We often use external awards like candy and trophies to motivate children.  But, if those don't move quickly to an internal motivation, effort will continue to need to be bought.  The goal of external motivations is to show a child he or she can do it and that there is value in effort and in the process, so he begins to motivate self.  If glory continues to be the motivation for trying, growth is stunted.

Glory seeking leads to a life of frustration and unacheived goals. Or, a false belief in "how good I am."  A life of richness and deep success depends on a growth focus, instead.

When a child isn't honored because he can't be seen by the audience in a play, the child learns about humility and working for the common good.  He learns that the body of Christ has different parts and while each is important, each isn't seen or honored the same.  He learns to work and participate whether he is noticed or not, preparing him for real life where most work and life aren't noticed by other people.  He learns to set personal goals and not depend on applause to keep goign and growing. He learns it isn't about him. We can help our children learn to grow in ways that serve a lifetime if we don't worry about them being honored. 

Over the years, I often found it sad when parents and students worried so much about being recognized.  Their sorrow and lack of joy others who were recognized was so evident, even as they tried to say "congratulations" with red eyes and sunken cheeks.  If only they had learned the value of doing your best as an end in itself, they could celebrate with others.  If only mom and dad were less worried about being noticed and more concerned about growing, humility, and team.  The hurt of not being honored would disappear.

And, very likely the glory for the child would actually be more.  The paradox is that the more a child cares about glory, the less a child grows and achieves glory less; but, the more a child doesn't care about glory but focuses on the joy of humble growing, the more likely he actually is noticed.  Watch this play out.  Trying to hard to be noticed or win distracts development, encourages shortcuts, and always fails at some time.  Trying hard to learn and grow always results in doing the best with what God has given, a winner for a lifetime.  When I coached basketball, I told my players that the score board was for the fans:  if the player focuses on the score, he loses track of what it takes to do his best every minute.

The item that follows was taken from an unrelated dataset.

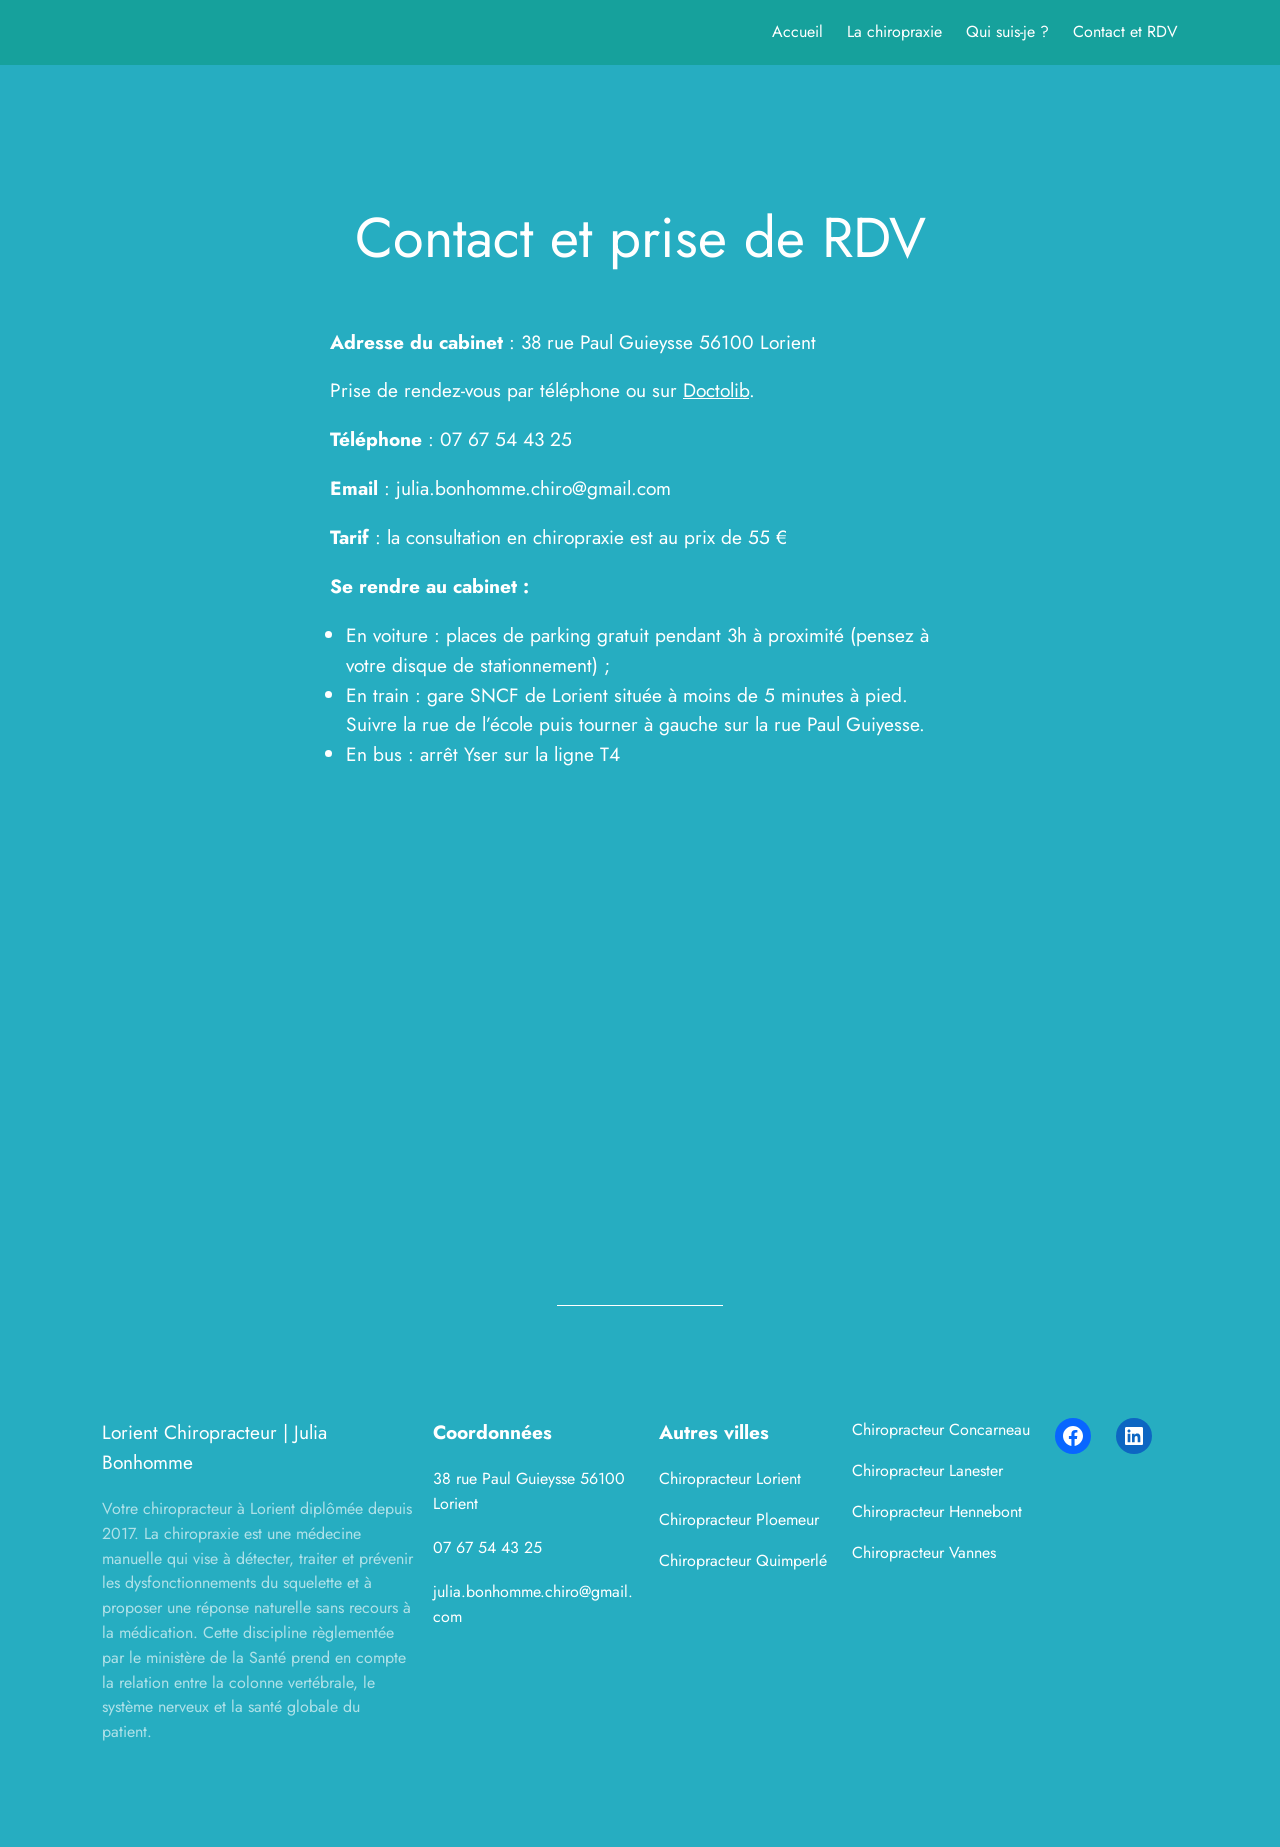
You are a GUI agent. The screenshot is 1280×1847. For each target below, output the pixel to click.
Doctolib (716, 390)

Please.  Our children are watching and listening.  What is important to us?  What do they see us get excited about?  Glory?  Pride?  Or, are we genuinely concerned about learnign and growing?  Which do they see in us during this school season of awards and celebrations?  A joy for others and a real freedom for the time.  Or, are they learning that glory is what it is about.  Our words and actions impact their little lives and they will value what we show them to value.  What do you want for your child?  Shallow, shortly remembered glory?  Or, a lifetime of growing and joy?